- Chumiętki Location within Poland
- Coordinates: 51°47′N 16°58′E﻿ / ﻿51.783°N 16.967°E
- Country: Poland
- Voivodeship: Greater Poland
- County: Gostyń
- Gmina: Krobia
- Population: 267
- Time zone: UTC+1 (CET)
- • Summer (DST): UTC+2 (CEST)
- Vehicle registration: PGS

= Chumiętki =

Chumiętki is a village in the administrative district of Gmina Krobia, within Gostyń County, Greater Poland Voivodeship, in west-central Poland.

==History==
The area formed part of Poland since the establishment of the state in the 10th century. Chumiętki was a private church village, administratively located in the Kościan County in the Poznań Voivodeship in the Greater Poland Province of the Kingdom of Poland. It was annexed by Prussia in the Second Partition of Poland in 1793. It was regained by Poles in 1807 and included within the short-lived Duchy of Warsaw, and after the duchy's dissolution in 1815, the village was reannexed by Prussia, and was also part of Germany from 1871. Following World War I, Poland regained independence and control of the village.

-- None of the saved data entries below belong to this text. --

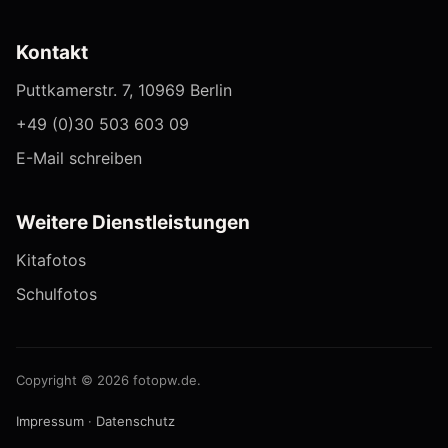
Kontakt
Puttkamerstr. 7, 10969 Berlin
+49 (0)30 503 603 09
E-Mail schreiben
Weitere Dienstleistungen
Kitafotos
Schulfotos
Copyright ©
2026
fotopw.de.
Impressum
·
Datenschutz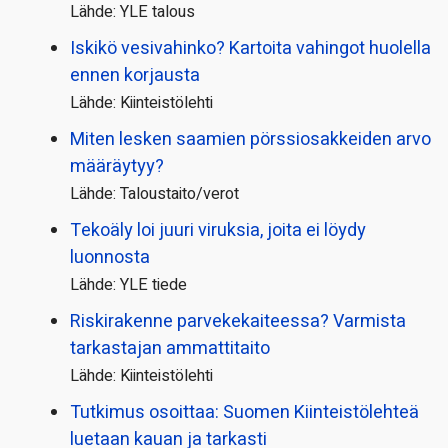
Lähde: YLE talous
Iskikö vesivahinko? Kartoita vahingot huolella
ennen korjausta
Lähde: Kiinteistölehti
Miten lesken saamien pörssi­osakkeiden arvo
määräytyy?
Lähde: Taloustaito/verot
Tekoäly loi juuri viruksia, joita ei löydy
luonnosta
Lähde: YLE tiede
Riskirakenne parvekekaiteessa? Varmista
tarkastajan ammattitaito
Lähde: Kiinteistölehti
Tutkimus osoittaa: Suomen Kiinteistölehteä
luetaan kauan ja tarkasti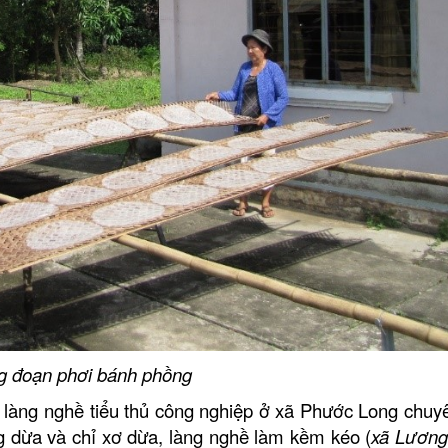
g đoạn phơi bánh phồng
làng nghề tiểu thủ công nghiệp ở xã Phước Long chuy
g dừa và chỉ xơ
dừa, làng nghề làm kềm kéo (
xã Lươn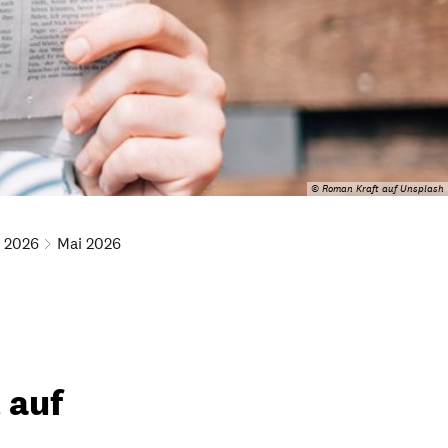
© Roman Kraft auf Unsplash
2026
Mai 2026
 auf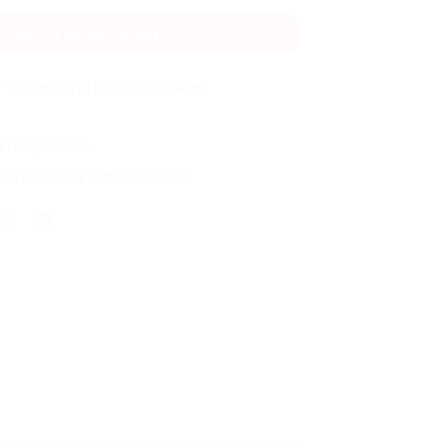
AJOUTER AU PANIER
Ajouter à la liste de souhaits
 LEGO®
,
Bricklink
t +
,
Produits LEGO® de collection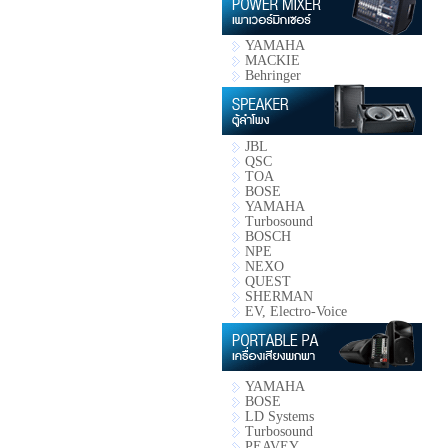
YAMAHA
MACKIE
Behringer
JBL
QSC
TOA
BOSE
YAMAHA
Turbosound
BOSCH
NPE
NEXO
QUEST
SHERMAN
EV, Electro-Voice
YAMAHA
BOSE
LD Systems
Turbosound
PEAVEY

During the German occupation of Poland (World War II), in 1940, the German gendarmerie carried out expulsions of Poles, who then were either deported to forced labour in Germany or enslaved as forced labour of German colonists in the county. Houses and farms of expelled Poles were handed over to new German colonists as part of the Lebensraum policy.